Last Updated: Friday - 09/24/2010
Week of December 22, 2003
Maronites finally find a home
Arabic thread of Catholic faith is woven into city's tapestry
By RAMON GONZALEZ WCR Staff Writer Edmonton
Having their own place of worship has made a big difference in the life of the Maronite Catholic community.
The 65-family parish is now able to celebrate its own liturgies in both English and Arabic as well as to host a number of activities, from youth and cultural events to language classes and Bible studies.
The Maronites celebrated Masses at St. Anthony Parish until Easter, when they purchased the Immaculate Heart Church, 9805-76 Ave., for $422,000. Immaculate Heart Parish closed in October 2001 due to a restructuring of the parishes in the Edmonton Archdiocese. The Maronite community will pay for the 200-seat church over 15 years.
A new beginning
"How can I describe it to you: this is something we wanted for a long time," said an excited Jeanette Farhat, president of the parish's Ladies' Sorority. "This has changed things a lot. This is something that will give to our children a value, a tradition of their heritage. Now we have more programs, we teach the Aramaic language and we do concerts for the little children and we teach them about religion."
Farhat, a mother of three boys, has been attending Roman Catholic liturgies since arriving in Canada from Lebanon 31 years ago. Her sons were baptized at Holy Cross Roman Catholic Parish in London, Ont., and later on they received their First Communion at Edmonton's St. Francis of Assisi Parish.
Farhat and her family began attending Maronite services at St. Anthony's when the community's first permanent pastor, Father Esper Antoun, arrived in Edmonton three years ago.

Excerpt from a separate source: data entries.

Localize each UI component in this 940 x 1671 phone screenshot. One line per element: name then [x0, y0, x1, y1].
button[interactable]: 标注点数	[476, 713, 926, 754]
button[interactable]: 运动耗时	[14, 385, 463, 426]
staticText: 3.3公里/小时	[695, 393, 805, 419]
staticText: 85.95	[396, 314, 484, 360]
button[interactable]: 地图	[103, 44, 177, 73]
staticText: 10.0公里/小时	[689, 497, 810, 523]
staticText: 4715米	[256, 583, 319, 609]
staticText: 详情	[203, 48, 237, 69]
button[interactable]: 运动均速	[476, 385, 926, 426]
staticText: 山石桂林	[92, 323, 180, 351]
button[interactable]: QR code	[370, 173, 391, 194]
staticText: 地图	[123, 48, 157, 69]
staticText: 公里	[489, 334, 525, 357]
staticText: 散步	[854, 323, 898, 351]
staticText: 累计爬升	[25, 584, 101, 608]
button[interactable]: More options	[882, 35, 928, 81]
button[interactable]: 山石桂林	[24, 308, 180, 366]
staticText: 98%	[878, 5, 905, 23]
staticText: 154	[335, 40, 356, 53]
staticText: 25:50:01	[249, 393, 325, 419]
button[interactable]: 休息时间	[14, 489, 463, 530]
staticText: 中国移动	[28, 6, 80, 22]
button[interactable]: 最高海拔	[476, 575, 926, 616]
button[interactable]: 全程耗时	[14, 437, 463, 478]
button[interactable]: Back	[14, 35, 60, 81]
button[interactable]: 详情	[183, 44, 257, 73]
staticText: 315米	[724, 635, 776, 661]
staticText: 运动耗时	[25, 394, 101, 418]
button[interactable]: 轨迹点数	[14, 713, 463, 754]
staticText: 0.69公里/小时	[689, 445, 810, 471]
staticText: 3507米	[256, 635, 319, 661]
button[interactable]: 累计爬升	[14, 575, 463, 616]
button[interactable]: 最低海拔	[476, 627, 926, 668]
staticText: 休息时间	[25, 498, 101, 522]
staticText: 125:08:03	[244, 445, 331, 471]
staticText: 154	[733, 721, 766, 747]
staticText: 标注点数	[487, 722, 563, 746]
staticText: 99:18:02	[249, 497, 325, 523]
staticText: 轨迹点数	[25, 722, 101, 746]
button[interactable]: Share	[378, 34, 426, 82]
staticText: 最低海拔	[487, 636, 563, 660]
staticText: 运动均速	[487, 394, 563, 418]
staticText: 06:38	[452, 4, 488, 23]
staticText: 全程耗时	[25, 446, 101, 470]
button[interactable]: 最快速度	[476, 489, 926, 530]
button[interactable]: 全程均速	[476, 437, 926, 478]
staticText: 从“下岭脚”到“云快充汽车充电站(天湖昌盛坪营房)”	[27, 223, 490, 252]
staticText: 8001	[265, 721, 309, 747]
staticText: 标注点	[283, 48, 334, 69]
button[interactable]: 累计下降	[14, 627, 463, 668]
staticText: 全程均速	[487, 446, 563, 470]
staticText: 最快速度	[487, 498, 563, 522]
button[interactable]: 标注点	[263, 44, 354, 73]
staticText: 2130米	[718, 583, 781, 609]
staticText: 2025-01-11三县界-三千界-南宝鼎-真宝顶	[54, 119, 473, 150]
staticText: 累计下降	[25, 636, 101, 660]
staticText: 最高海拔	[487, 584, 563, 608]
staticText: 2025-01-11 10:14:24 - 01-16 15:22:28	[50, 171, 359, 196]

But as the woman put it, nothing beats having your own worshipping space. "It was very nice of St. Anthony's to allow us to use their church but we are very happy to have our own (space)," she said. "Before we were all spread out. The Church is a chance for us to gather and to see each other and meet other people and practise our traditions."
"It's so great when you have a Church," said Antoun, the parish priest. "We feel that finally we have a place to sit down. This has led to many changes. Because people feel so good and so happy, they want to hold more activities now."
Language classes
In addition to offering Arabic and Aramaic language classes for the young and Bible studies for all, the Maronite parish offers catechism for children and young adults and has an active youth group with 25 members, a Ladies' Sorority with 16 members and a Knights' of Columbus Council with 37 members.
"And we hold lots of parties," Antoun said. There will be a special Christmas party for the parish's children on Dec. 21 and a potluck supper for the whole parish on Christmas Eve, Dec. 24. A midnight Mass will follow the potluck supper. Plans are underway to hold a big New Year's party on Dec. 31.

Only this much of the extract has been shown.